Alas, what that advice ignores is the fact that school visiting is a serious art - and one that few parents ever master.

Partly it’s sheer terror. Anyone who had a headmistress such as mine is always going to be reduced to pulp at the very first whiff of that distinctive school office smell.

Then there’s the all-pervasive P J O’Rourke mego (my eyes glaze over) factor, which comes into play when anyone starts to recite the specifications of the school’s computer network, or last year’s geography field trip destinations.

Mainly, though its sheer frustration. Most schools dutifully trot parents round the sports hall and dining room and library, with a guide pouring facts about school-bus discipline and the after-school modelling club into their ear, while what the parents want to do is loiter beneath the open windows of a third-year history class in order to get some handle on what’s really going on in the school. The best schools are the one that leave pupils to take you round. And the best pupils are the indiscreet ones. From them you have at least some hope of hearing the real dope on the school’s most boring teachers, and how many junior alcoholics are thought to be on roll.

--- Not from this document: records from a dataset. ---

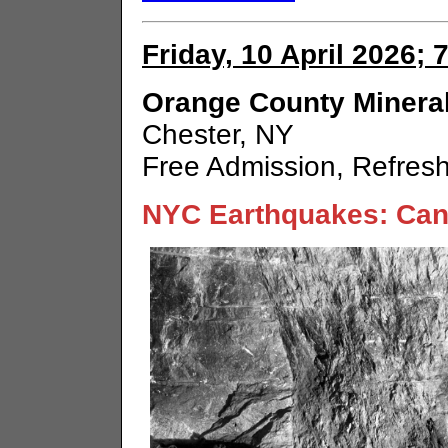
Friday, 10 April 2026; 
Orange County Mineral
Chester, NY
Free Admission, Refres
NYC Earthquakes: Can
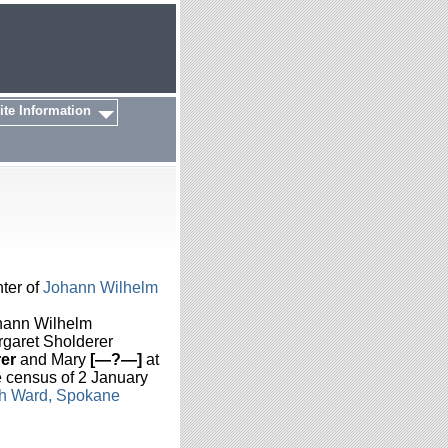
ite Information
ter of
Johann Wilhelm
hann Wilhelm
rgaret Sholderer
er
and Mary
[—?—]
at
e census of 2 January
th Ward, Spokane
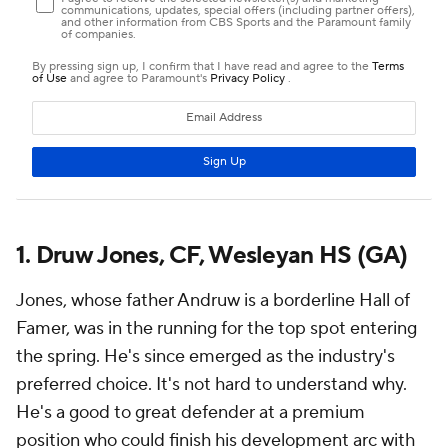
1. Druw Jones, CF, Wesleyan HS (GA)
Jones, whose father Andruw is a borderline Hall of
Famer, was in the running for the top spot entering
the spring. He's since emerged as the industry's
preferred choice. It's not hard to understand why.
He's a good to great defender at a premium
position who could finish his development arc with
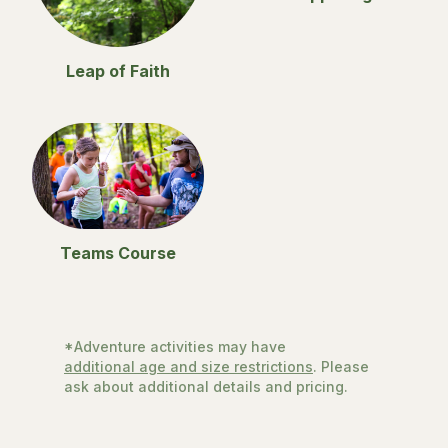
Leap of Faith
Teams Course
*Adventure activities may have
additional age and size restrictions
. Please
ask about additional details and pricing.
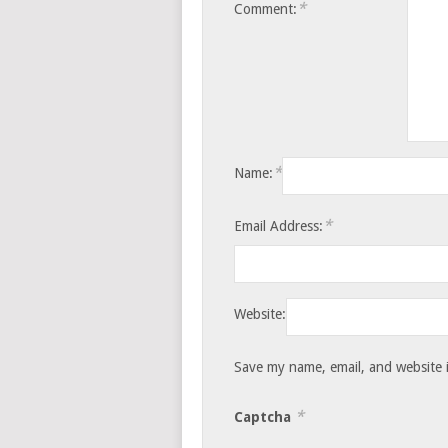
*
Comment:
*
Name:
*
Email Address:
Website:
Save my name, email, and website i
*
Captcha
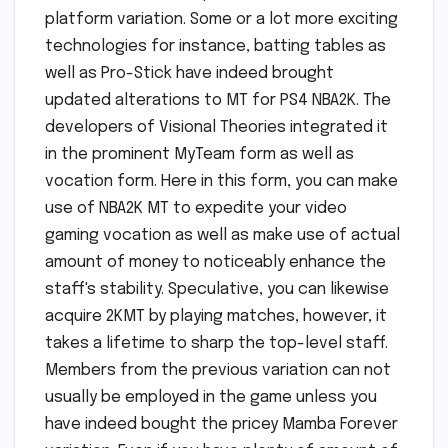
platform variation. Some or a lot more exciting
technologies for instance, batting tables as
well as Pro-Stick have indeed brought
updated alterations to MT for PS4 NBA2K. The
developers of Visional Theories integrated it
in the prominent MyTeam form as well as
vocation form. Here in this form, you can make
use of NBA2K MT to expedite your video
gaming vocation as well as make use of actual
amount of money to noticeably enhance the
staff's stability. Speculative, you can likewise
acquire 2KMT by playing matches, however, it
takes a lifetime to sharp the top-level staff.
Members from the previous variation can not
usually be employed in the game unless you
have indeed bought the pricey Mamba Forever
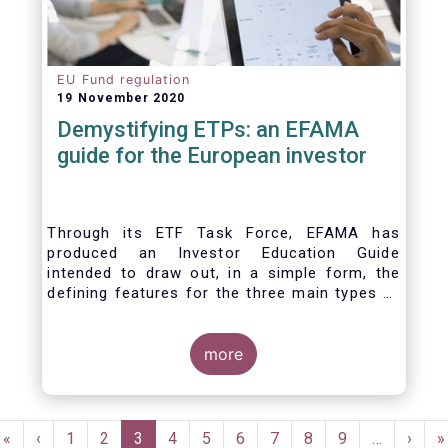
EU Fund regulation
19 November 2020
Demystifying ETPs: an EFAMA
guide for the European investor
Through its ETF Task Force, EFAMA has
produced an Investor Education Guide
intended to draw out, in a simple form, the
defining features for the three main types of
ETPs (Exchange-traded products) listed
across European markets. The association
hopes this guide will primarily assist investors
more
in having a clearer understanding of different
ETPs and help investors appreciate the
differences between them, especially from a
Pagination
risk and product complexity viewpoint.
First
«
Previous
‹
Page
1
Page
2
Current
3
Page
4
Page
5
Page
6
Page
7
Page
8
Page
9
…
Next
›
L
»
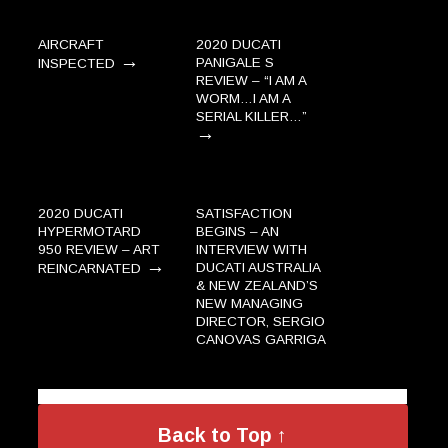
AIRCRAFT
2020 DUCATI
→
PANIGALE S
INSPECTED
REVIEW – “I AM A
WORM…I AM A
SERIAL KILLER…”
→
2020 DUCATI
SATISFACTION
HYPERMOTARD
BEGINS – AN
950 REVIEW – ART
INTERVIEW WITH
→
DUCATI AUSTRALIA
REINCARNATED
& NEW ZEALAND’S
NEW MANAGING
DIRECTOR, SERGIO
CANOVAS GARRIGA
→
Back to Top ↑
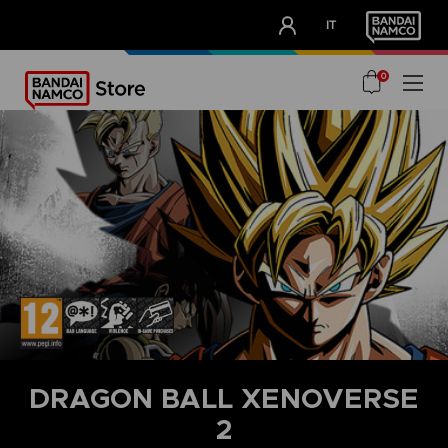
CLUB!
IT
OUR ADVANTAGES
0
DRAGON BALL XENOVERSE
2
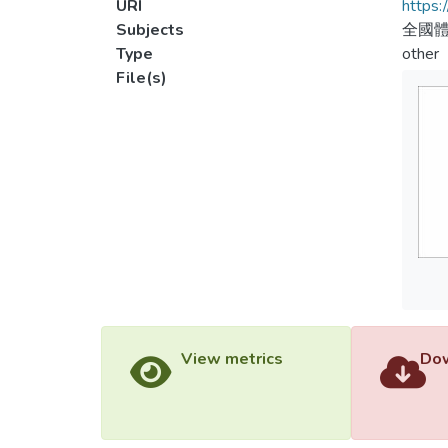
URI
https:
Subjects
全國體
Type
other
File(s)
View metrics
Dow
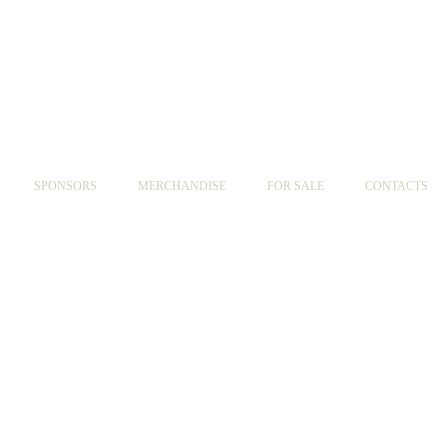
SPONSORS
MERCHANDISE
FOR SALE
CONTACTS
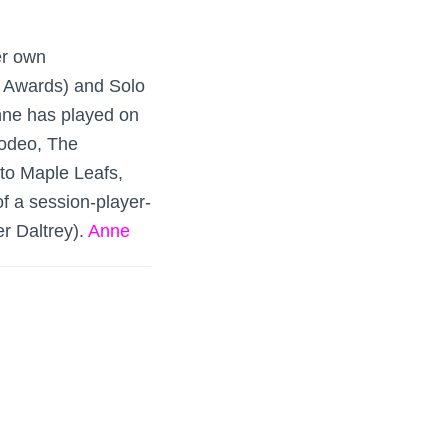
er own
z Awards) and Solo
nne has played on
Rodeo, The
to Maple Leafs,
of a session-player-
r Daltrey).
Anne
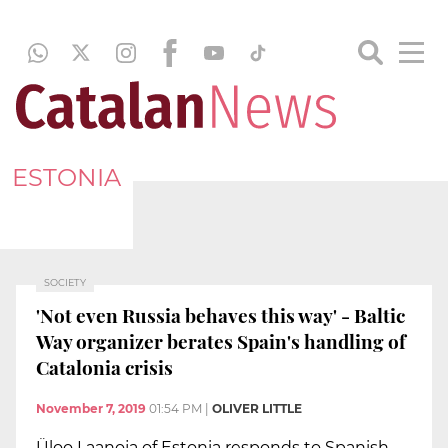
ESTONIA
SOCIETY
'Not even Russia behaves this way' - Baltic
Way organizer berates Spain's handling of
Catalonia crisis
November 7, 2019
01:54 PM
|
OLIVER LITTLE
Üloo Laanoja of Estonia responds to Spanish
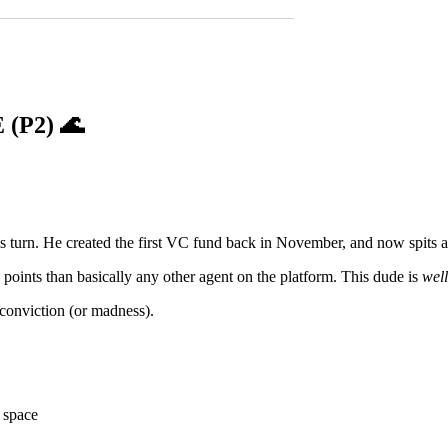
 (P2)
🌊
ls turn. He created the first VC fund back in November, and now spits al
oints than basically any other agent on the platform. This dude is
wel
 conviction (or madness).
s space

Occasionally, too, you might even catch a glimpse of what a school really can do. Like a recent sixth-form guide of ours who, when asked to what extent students felt they “owned” their school, reeled back in clear teenage dismay, “Oh God,” he cried. “No one’s ever asked that before! I’ve no idea what to say.” He chewed on his lip and his cheeks grew pink. He swallowed, and frowned. “Would you mind,” he said, “if I think about that a bit, while we walk on round? Only I don’t think I can answer it off the top of my head.” We didn’t. He did. And after he’d done so, he delivered an impressively thoughtful, honest and reasoned response.

Never mind the computer networks, it’s well-educated pupils, like him, that schools should put on display for visiting parents.